Do you remember your last science class? One of my favorite insights of science was the concept of "significant digits". For example, if you have a digital thermometer, and it tells you that the temperature outside is 82.1 degrees F and it seems to be rising 1 degree per hour, you can't necessarily project a temperature of 85.301247 at a certain future point in time. Why not? Because our measurements aren't that accurate. Sure, our calculators are that accurate; the formulas we're testing are (possibly) that accurate. But our measurements aren't. You started out with precision to 1/10th of a degree. By the time you run past your original level of precision, any further precision is unwarranted and probably misleading. It's a figment of your calculator's imagination. It's not a matter of whether your calculation is right; it's that you can't get out more precision than you had when you started.
Some of my difficulty with theological hair-splitting stems from the same reasoning. If we trust Christ, there are things we do know with certainty -- for example, we can know he will raise us up at the last day, because we have that plain and straight from a trusted source. It's much like knowing that it's 82.1 degrees outside, if we trust the thermometer.

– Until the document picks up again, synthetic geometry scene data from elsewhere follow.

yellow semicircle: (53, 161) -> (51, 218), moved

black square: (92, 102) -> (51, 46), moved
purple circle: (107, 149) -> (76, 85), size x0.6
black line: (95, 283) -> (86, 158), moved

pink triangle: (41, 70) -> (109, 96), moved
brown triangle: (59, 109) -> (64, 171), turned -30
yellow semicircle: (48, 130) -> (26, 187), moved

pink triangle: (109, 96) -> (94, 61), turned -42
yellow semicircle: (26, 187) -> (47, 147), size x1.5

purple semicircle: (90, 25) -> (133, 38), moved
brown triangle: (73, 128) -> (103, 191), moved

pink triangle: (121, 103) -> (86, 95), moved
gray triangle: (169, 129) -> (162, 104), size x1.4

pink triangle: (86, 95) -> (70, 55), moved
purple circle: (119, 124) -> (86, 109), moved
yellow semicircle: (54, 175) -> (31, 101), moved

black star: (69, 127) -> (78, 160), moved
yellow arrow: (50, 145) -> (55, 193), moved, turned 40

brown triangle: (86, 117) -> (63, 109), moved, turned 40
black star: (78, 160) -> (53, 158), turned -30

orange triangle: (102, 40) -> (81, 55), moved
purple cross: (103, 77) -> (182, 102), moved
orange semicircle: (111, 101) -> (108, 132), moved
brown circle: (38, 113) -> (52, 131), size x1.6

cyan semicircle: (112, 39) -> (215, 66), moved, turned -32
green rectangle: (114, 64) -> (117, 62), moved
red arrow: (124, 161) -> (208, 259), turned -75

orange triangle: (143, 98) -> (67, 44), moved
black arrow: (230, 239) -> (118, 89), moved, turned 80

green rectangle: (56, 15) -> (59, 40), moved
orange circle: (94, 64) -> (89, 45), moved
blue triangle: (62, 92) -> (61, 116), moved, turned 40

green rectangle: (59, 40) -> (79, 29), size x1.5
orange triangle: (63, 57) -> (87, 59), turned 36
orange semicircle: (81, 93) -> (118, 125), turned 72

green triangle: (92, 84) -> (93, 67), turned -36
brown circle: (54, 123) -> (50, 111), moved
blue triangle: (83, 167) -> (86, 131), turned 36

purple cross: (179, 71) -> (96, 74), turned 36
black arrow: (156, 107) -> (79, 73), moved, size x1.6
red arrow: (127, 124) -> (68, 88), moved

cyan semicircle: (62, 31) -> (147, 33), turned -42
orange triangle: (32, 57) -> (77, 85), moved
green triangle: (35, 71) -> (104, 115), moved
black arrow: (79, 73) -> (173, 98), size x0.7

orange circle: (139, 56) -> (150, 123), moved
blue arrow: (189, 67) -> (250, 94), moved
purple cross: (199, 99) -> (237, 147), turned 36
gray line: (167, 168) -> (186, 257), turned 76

My objection comes with things we are not directly taught. We have a curiosity that generally serves us well. We take what we are given and we start calculating. We get further than we ever would have if we had not started. So we calculate. And we keep calculating. Is God rightly understood as omnipotent, omniscient, and omnipresent? Well, that may be so, but that leaves out his love. How about one essence in three persons? I haven't heard a better explanation, but that's not quite the same thing as conclusive. Is Christ two natures in one person (Chalcedonian) or one new nature in one person (Coptic)? Are we really sure we have enough information directly about that to tell the difference?
I am willing to trust Christ to know God. But when we begin calculating things where we have no direct way to know, we should realize our limitations.